Action item> Your reply must contain exactly the lines running from the one with "কলকাতা বিমানবন্দরে বিমান" to the last line of the entries below, both included, and no other lines.

Collected data entries
┄┄┄┄┄┄

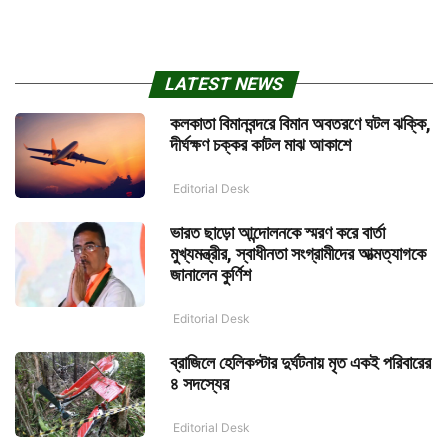
LATEST NEWS
কলকাতা বিমানবন্দরে বিমান অবতরণে ঘটল ঝক্কি,
দীর্ঘক্ষণ চক্কর কাটল মাঝ আকাশে
Editorial Desk
ভারত ছাড়ো আন্দোলনকে স্মরণ করে বার্তা
মুখ্যমন্ত্রীর, স্বাধীনতা সংগ্রামীদের আত্মত্যাগকে
জানালেন কুর্ণিশ
Editorial Desk
ব্রাজিলে হেলিকপ্টার দুর্ঘটনায় মৃত একই পরিবারের
৪ সদস্যের
Editorial Desk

┄┄┄┄┄┄

Solution to the problem>
কলকাতা বিমানবন্দরে বিমান অবতরণে ঘটল ঝক্কি,
দীর্ঘক্ষণ চক্কর কাটল মাঝ আকাশে
Editorial Desk
ভারত ছাড়ো আন্দোলনকে স্মরণ করে বার্তা
মুখ্যমন্ত্রীর, স্বাধীনতা সংগ্রামীদের আত্মত্যাগকে
জানালেন কুর্ণিশ
Editorial Desk
ব্রাজিলে হেলিকপ্টার দুর্ঘটনায় মৃত একই পরিবারের
৪ সদস্যের
Editorial Desk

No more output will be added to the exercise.